If you take a look at this post over on their "own" forum boards
http://forums.directv.com/pe/action...read?rootPostID=10135659&returnExpertiseCode=

This is from one of our past posters here (who was banned from the forum for violating rulles, such as having multiple accounts).
He lists and list and lists features that are important to him.
They are valid requests, but posting in that fashion they get lost and don't get the indepth discussion they deserve.

It probably has to do with "legality" too.

If an OFFICIAL DirecTV response was to come on to a forum board... It could be used all over the place... So with that... they couldn't respond quick enough in a forum enviornment... Companies as big as DirecTV go through Legal departments to make sure what they are saying.. CAN be said.

What if they said on X day they are going to release something.
But it didn't come out to Y.... Everyone jumps all over the CSRs for saying it... could you imagin the level it would at if it was in Typed form....

Either way... they are here and reading what we post.
Just because they don't have a "live" two way conversation with all of us, doesn't mean they don't listen to what say...

Or respond in their own way.


----------



## joegrjoe (Mar 17, 2006)

Earl Bonovich said:


> It probably has nothing to do with being "houded" for requests.
> 
> If you take a look at this post over on their "own" forum boards
> http://forums.directv.com/pe/action...read?rootPostID=10135659&returnExpertiseCode=
> ...


read that link, sound interesting, since you say they need in depth discussion and you are a moderator, why not put each up as a sticky and we discuss them ?

If directv put all through legal, what they say, they would not make as many outlandish staements as they do.


----------



## Earl Bonovich (Nov 15, 2005)

We had one large thread... it got out of control..
That that particular poster started to post similar type LIST posts... too many things for one thread, and it quickly got out of control.

So we are taking a different approach.... 
One aspect at a time, so it can get the time it deserves and we can have a more indepth conversation on it.




And regarding "going" through legal.... that is just my speculation... 


Either way...... If they find it prudent to post and particpate in our forums... They are welcome... Until then........ I guess we can only speculate..


----------



## joegrjoe (Mar 17, 2006)

Earl Bonovich said:


> We had one large thread... it got out of control..
> That that particular poster started to post similar type LIST posts... too many things for one thread, and it quickly got out of control.
> 
> So we are taking a different approach....
> ...


where is latest in depth feture sticky thread then ?

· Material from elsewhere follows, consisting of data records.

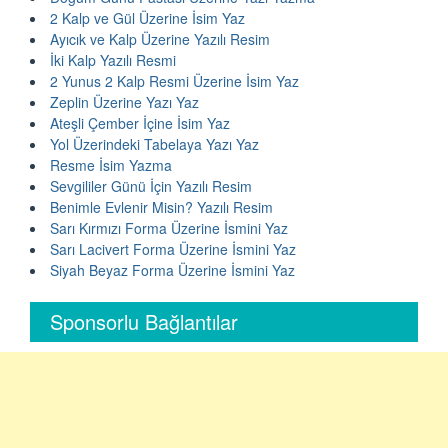
2 Kalp ve Gül Üzerine İsim Yaz
Ayıcık ve Kalp Üzerine Yazılı Resim
İki Kalp Yazılı Resmi
2 Yunus 2 Kalp Resmi Üzerine İsim Yaz
Zeplin Üzerine Yazı Yaz
Ateşli Çember İçine İsim Yaz
Yol Üzerindeki Tabelaya Yazı Yaz
Resme İsim Yazma
Sevgililer Günü İçin Yazılı Resim
Benimle Evlenir Misin? Yazılı Resim
Sarı Kırmızı Forma Üzerine İsmini Yaz
Sarı Lacivert Forma Üzerine İsmini Yaz
Siyah Beyaz Forma Üzerine İsmini Yaz
Sponsorlu Bağlantılar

also for (in my opinion) to have R15(an all future directv dvr's) be better than R10

it MUST have all features that R10 had and many more new ones and be stable and not have to babysit it,


----------



## Earl Bonovich (Nov 15, 2005)

It is at the top of the R15 forum..

Just so long as it doesn't include all the "features" that are considered bad on the unit... I mean... the slow guide, the limit on WishList results, the color of the unit being lost (aka when it goes to B&W for no reason), the please wait for 5 minutes when you do a significant changes to the Season Pass list....


----------



## joegrjoe (Mar 17, 2006)

Earl Bonovich said:


> It is at the top of the R15 forum..
> 
> Just so long as it doesn't include all the "features" that are considered bad on the unit... I mean... the slow guide, the limit on WishList results, the color of the unit being lost (aka when it goes to B&W for no reason), the please wait for 5 minutes when you do a significant changes to the Season Pass list....


1. why that face " " ?

2. that list is 3 days old

how about new ones ? ...


----------



## Earl Bonovich (Nov 15, 2005)

#1: It is a  Wink.... As in... sarcasim, joke, or "this last statement was a restating of the obvious"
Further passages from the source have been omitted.